Professor, Deputy Director, Advanced Robotics Center
Learning Dynamic Robot Object Handover Skills from Human Feedback
David Hsu, Andras Kupcsik
In the future, robots interacting with humans in everyday tasks will require seamless, human-like skills to be trustworthy and efficient helpers for humans. A robot handing over objects to humans is one of the most essential physical interaction channel, yet it is particularly difficult to program to robots today.

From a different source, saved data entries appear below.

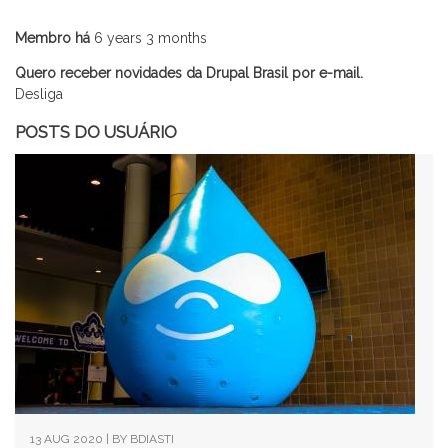
Membro há
6 years 3 months
Quero receber novidades da Drupal Brasil por e-mail.
Desliga
POSTS DO USUÁRIO
13 AUG 2020 | BY
BDIASTI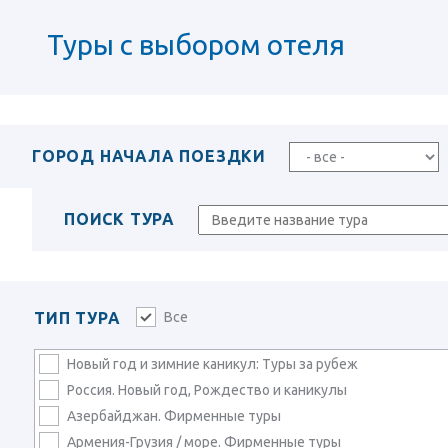
Туры с выбором отеля
ГОРОД НАЧАЛА ПОЕЗДКИ
ПОИСК ТУРА
ТИП ТУРА
Все
Новый год и зимние каникул: Туры за рубеж
Россия. Новый год, Рождество и каникулы
Азербайджан. Фирменные туры
Армения-Грузия / море. Фирменные туры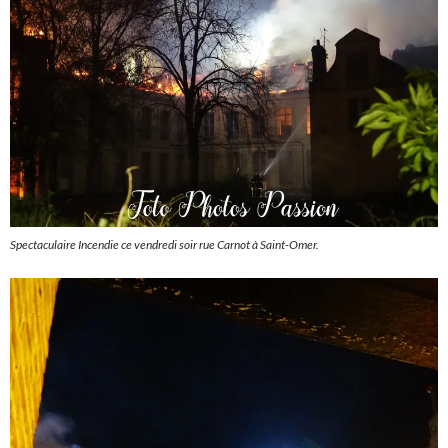
Spectaculaire Incendie ce vendredi soir rue Carnot à Saint-Omer.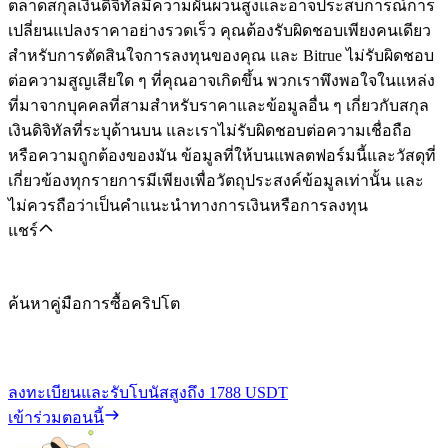
ตลาดสกุลเงินดิจิทัลมีความผันผวนสูงและอาจประสบการณ์การ
เปลี่ยนแปลงราคาอย่างรวดเร็ว คุณต้องรับผิดชอบเพียงคนเดียว
สำหรับการตัดสินใจการลงทุนของคุณ และ Bitrue ไม่รับผิดชอบ
ต่อความสูญเสียใด ๆ ที่คุณอาจเกิดขึ้น พวกเราพึงพอใจในแหล่ง
ที่มาจากบุคคลที่สามสำหรับราคาและข้อมูลอื่น ๆ เกี่ยวกับสกุล
เงินดิจิทัลที่ระบุด้านบน และเราไม่รับผิดชอบต่อความเชื่อถือ
หรือความถูกต้องของมัน ข้อมูลที่ให้บนแพลตฟอร์มนี้และวัสดุที่
เกี่ยวข้องทุกรายการมีเพียงเพื่อวัตถุประสงค์ข้อมูลเท่านั้น และ
ไม่ควรถือว่าเป็นคำแนะนำทางการเงินหรือการลงทุน
แชร์
ค้นหาคู่มือการซื้อคริปโต
ลงทะเบียนและรับโบนัสสูงถึง
1788 USDT
เข้าร่วมตอนนี้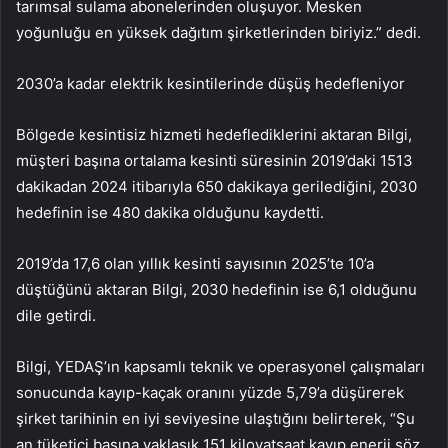
tarımsal sulama abonelerinden oluşuyor. Mesken
yoğunluğu en yüksek dağıtım şirketlerinden biriyiz.” dedi.
2030’a kadar elektrik kesintilerinde düşüş hedefleniyor
Bölgede kesintisiz hizmeti hedeflediklerini aktaran Bilgi,
müşteri başına ortalama kesinti süresinin 2019’daki 1513
dakikadan 2024 itibarıyla 650 dakikaya gerilediğini, 2030
hedefinin ise 480 dakika olduğunu kaydetti.
2019’da 17,6 olan yıllık kesinti sayısının 2025’te 10’a
düştüğünü aktaran Bilgi, 2030 hedefinin ise 6,1 olduğunu
dile getirdi.
Bilgi, YEDAŞ’ın kapsamlı teknik ve operasyonel çalışmaları
sonucunda kayıp-kaçak oranını yüzde 5,79’a düşürerek
şirket tarihinin en iyi seviyesine ulaştığını belirterek, “Şu
an tüketici başına yaklaşık 151 kilovatsaat kayıp enerji söz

Robots do not exhibit the complex motion planning, perception and actuation capability of humans. Furthermore, even for humans it is difficult to define what a good handover is, and therefore, it is difficult to find an appropriate controller that can handle handovers in different situations. However, humans are experts in handovers and they can assess the robot performance while interacting with it. Furthermore, we have high quality robot control architectures that are potentially able to encode human-like handover skills. In this talk, we will discuss how robots can learn static and dynamic handover skills from high level human feedback, while physically interacting with the human. We use a motion capture system to record the trajectories of the human body and hand. This information is directly fed to the robot, which adapts its movement using this information. The learning process not only provides high quality robot handover skills, but an estimation of the latent reward function of the handover task humans aim to maximize. This eventually provides a quantitative measure of what kind of controllers humans prefer in different situations.